Was ist typisch Frau? Was ganz Mann?

Neues Rollenverständnis / 17. Februar 1996, "Das Magazin"

Symbolbild zum Thema Sport

Männer präsentieren in "Vogue Uomo" und für "Dolce & Gabbana" Frauenkleider, in London sind Drag Kings und Queens angesagt, und in der Techno-Szene ist zwischen Männlein und Weiblein äusserlich oft kaum zu unterscheiden. Fluidity, Bisex und Androgynität heissen die Modewörter. Dem Trend vorausgegangen sind wissenschaftliche Diskussionen, ausgelöst von Frauen wie den Amerikanerinnen Judith Butler ("Körper von Gewicht") und Marjorie Garber ("Verhüllte Interessen"). Die Sportsoziologin Birgit Palzkill, 44, gehörte im deutschen Sprachraum zu den ersten, welche die Zweigeschlechtlichkeit in Frage stellten. Ihr bekanntestes Buch, "Zwischen Turnschuh und Stöckelschuh", geht von ihren eigenen Erfahrungen aus. Als Kugelstösserin, Mehrkämpferin und Basketballerin stand sie einst in den deutschen Nationalkadern.

Birgit Palzkill, warum stellen Sie das Modell der Zweigeschlechtlichkeit, das in unserer Gesellschaft wie eine natürliche Selbstverständlichkeit daherkommt, in Frage?

Meine Zweifel haben mit eigenen Erfahrungen zu tun. Frau werden zu müssen habe ich schon als Kind als beengend und unnatürlich empfunden, ohne dass ich deswegen hätte Mann werden wollen. Als Kind ist es ja noch nicht so wichtig, ob man Mädchen oder Knabe ist; in der Pubertät läuft dann aber ein Prozess ab, den ich heute "gesellschaftliche Zurichtung" nennen würde und in dessen Verlauf Mädchen zu sogenannt richtigen Frauen gemacht werden.

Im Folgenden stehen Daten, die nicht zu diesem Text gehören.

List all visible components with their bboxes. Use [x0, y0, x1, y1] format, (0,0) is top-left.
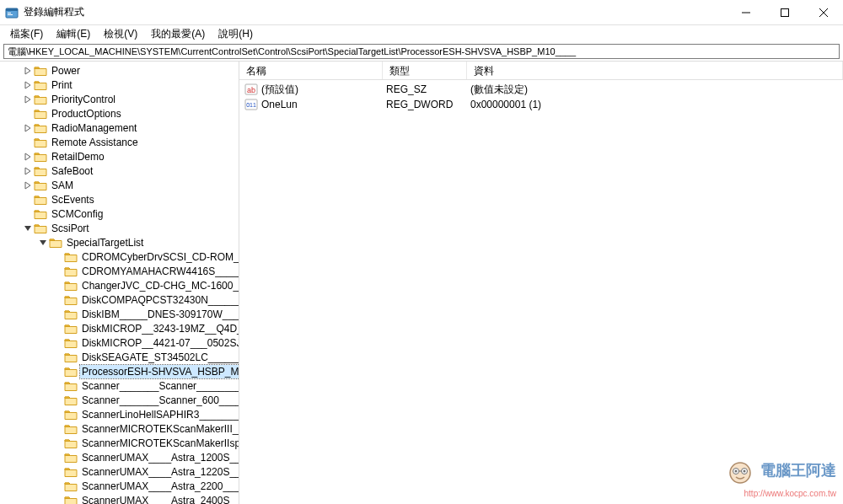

Hatten Sie auch Mühe, Ihren weiblichen Körper als solchen zu akzeptieren?

Nein. Ich habe mich in meinem Körper eigentlich wohl gefühlt. Aber als dann die Verbindung hergestellt wurde: Weil du einen solchen Körper hast, musst du so und so sein, darfst keine grossen Schritte mehr machen, darfst ab einem gewissen Alter nicht mehr auf der Strasse herumrennen, darfst zwar klug sein, aber es nicht zeigen - als diese Verknüpfung immer zwingender wurde, bin ich ins Straucheln geraten.

Hatten Sie denn eine Mutter, die Ihnen die klassische Frauenrolle vorlebte und damit vor Augen führte, was eines Tages an Einschränkungen auf Sie zukommen würde?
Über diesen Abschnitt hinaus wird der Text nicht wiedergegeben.